[Your objective] Filter the entries down to the lines containing "confidence", and copy those lines.

[Document layout analysis data]
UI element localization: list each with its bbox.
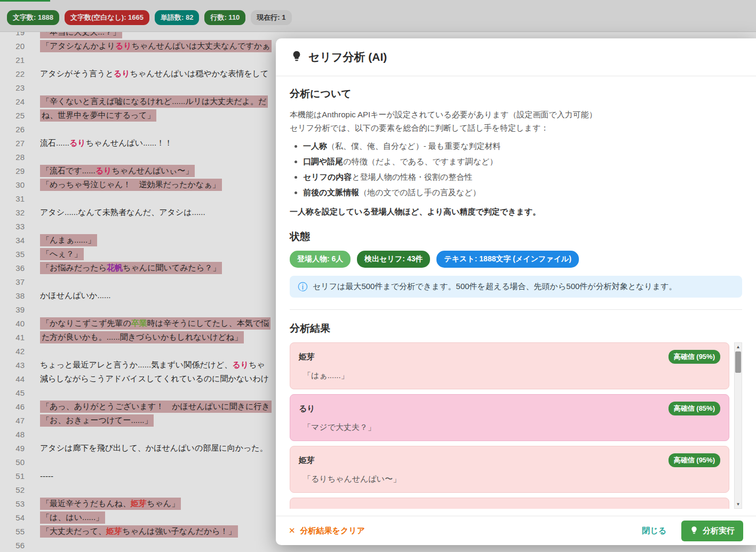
clear-results-label: 分析結果をクリア: [300, 526, 365, 536]
result-card-header: るり高確信 (85%): [299, 402, 720, 415]
analysis-factor-item: 前後の文脈情報（地の文での話し手の言及など）: [303, 187, 742, 198]
confidence-badge: 高確信 (85%): [669, 402, 720, 415]
modal-footer: ✕ 分析結果をクリア 閉じる 分析実行: [276, 516, 756, 545]
quote-text: 「るりちゃんせんぱい〜」: [299, 474, 720, 484]
scroll-down-button[interactable]: ▼: [735, 500, 742, 508]
analysis-factor-item: 口調や語尾の特徴（だよ、である、ですます調など）: [303, 156, 742, 167]
scrollbar-thumb[interactable]: [735, 351, 741, 373]
analysis-factors-list: 一人称（私、僕、俺、自分など）- 最も重要な判定材料口調や語尾の特徴（だよ、であ…: [303, 140, 742, 198]
status-pill: 検出セリフ: 43件: [357, 251, 430, 268]
results-heading: 分析結果: [290, 322, 742, 335]
modal-title: セリフ分析 (AI): [308, 50, 387, 65]
analysis-result-card-partial: [290, 498, 729, 509]
dialogue-analysis-modal: セリフ分析 (AI) 分析について 本機能はAnthropic APIキーが設定…: [276, 38, 756, 545]
lightbulb-icon: [291, 50, 303, 64]
results-scrollbar[interactable]: ▲ ▼: [734, 342, 742, 509]
analysis-description: セリフ分析では、以下の要素を総合的に判断して話し手を特定します：: [290, 121, 742, 134]
status-heading: 状態: [290, 230, 742, 244]
scroll-up-button[interactable]: ▲: [735, 343, 742, 351]
result-card-header: 姫芽高確信 (95%): [299, 350, 720, 364]
result-card-header: 姫芽高確信 (95%): [299, 453, 720, 467]
run-analysis-label: 分析実行: [703, 526, 735, 536]
accuracy-note: 一人称を設定している登場人物ほど、より高い精度で判定できます。: [290, 207, 742, 217]
quote-text: 「マジで大丈夫？」: [299, 422, 720, 433]
app-window: 19「本当に大丈夫...？」20「アタシなんかよりるりちゃんせんぱいは大丈夫なん…: [0, 0, 756, 552]
clear-results-button[interactable]: ✕ 分析結果をクリア: [289, 526, 365, 536]
info-icon: ⓘ: [298, 282, 307, 292]
modal-body: 分析について 本機能はAnthropic APIキーが設定されている必要がありま…: [276, 76, 756, 516]
api-key-note: 本機能はAnthropic APIキーが設定されている必要があります（設定画面で…: [290, 108, 742, 121]
info-box: ⓘ セリフは最大500件まで分析できます。500件を超える場合、先頭から500件…: [290, 276, 742, 298]
info-text: セリフは最大500件まで分析できます。500件を超える場合、先頭から500件が分…: [313, 282, 677, 292]
status-pills: 登場人物: 6人検出セリフ: 43件テキスト: 1888文字 (メインファイル): [290, 251, 742, 268]
analysis-result-card: 姫芽高確信 (95%)「はぁ......」: [290, 342, 729, 389]
analysis-result-card: るり高確信 (85%)「マジで大丈夫？」: [290, 394, 729, 441]
speaker-name: 姫芽: [299, 352, 315, 362]
analysis-factor-item: セリフの内容と登場人物の性格・役割の整合性: [303, 171, 742, 183]
status-pill: テキスト: 1888文字 (メインファイル): [436, 251, 579, 268]
analysis-factor-item: 一人称（私、僕、俺、自分など）- 最も重要な判定材料: [303, 140, 742, 152]
run-analysis-button[interactable]: 分析実行: [681, 521, 743, 541]
clear-x-icon: ✕: [289, 526, 296, 535]
status-pill: 登場人物: 6人: [290, 251, 351, 268]
results-list: 姫芽高確信 (95%)「はぁ......」るり高確信 (85%)「マジで大丈夫？…: [290, 342, 742, 509]
lightbulb-icon: [690, 526, 698, 536]
result-cards: 姫芽高確信 (95%)「はぁ......」るり高確信 (85%)「マジで大丈夫？…: [290, 342, 729, 509]
modal-header: セリフ分析 (AI): [276, 38, 756, 76]
speaker-name: 姫芽: [299, 455, 315, 466]
confidence-badge: 高確信 (95%): [669, 350, 720, 364]
speaker-name: るり: [299, 404, 315, 414]
footer-actions: 閉じる 分析実行: [642, 521, 743, 541]
analysis-result-card: 姫芽高確信 (95%)「るりちゃんせんぱい〜」: [290, 446, 729, 493]
quote-text: 「はぁ......」: [299, 371, 720, 381]
close-button[interactable]: 閉じる: [642, 526, 666, 536]
about-heading: 分析について: [290, 87, 742, 101]
section-divider: [290, 309, 742, 310]
confidence-badge: 高確信 (95%): [669, 453, 720, 467]
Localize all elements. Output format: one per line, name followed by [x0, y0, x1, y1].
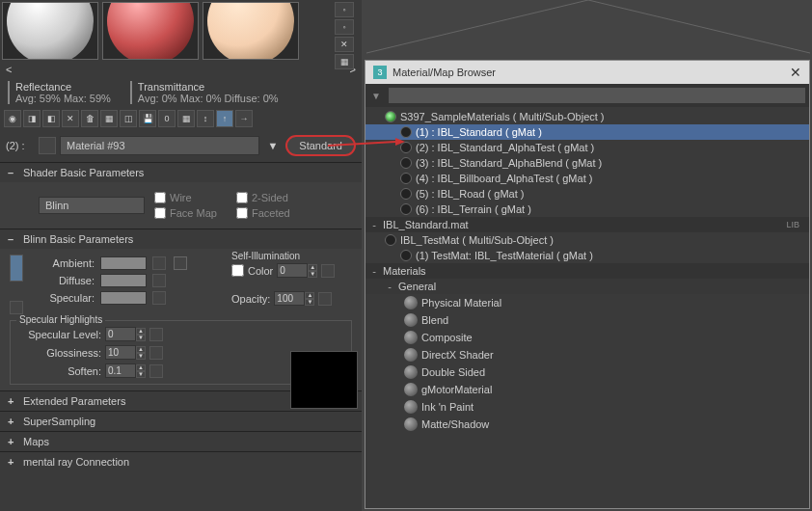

[Output]
confidence-badge: 高確信 (85%): [669, 402, 720, 415]
confidence-badge: 高確信 (95%): [669, 350, 720, 364]
confidence-badge: 高確信 (95%): [669, 453, 720, 467]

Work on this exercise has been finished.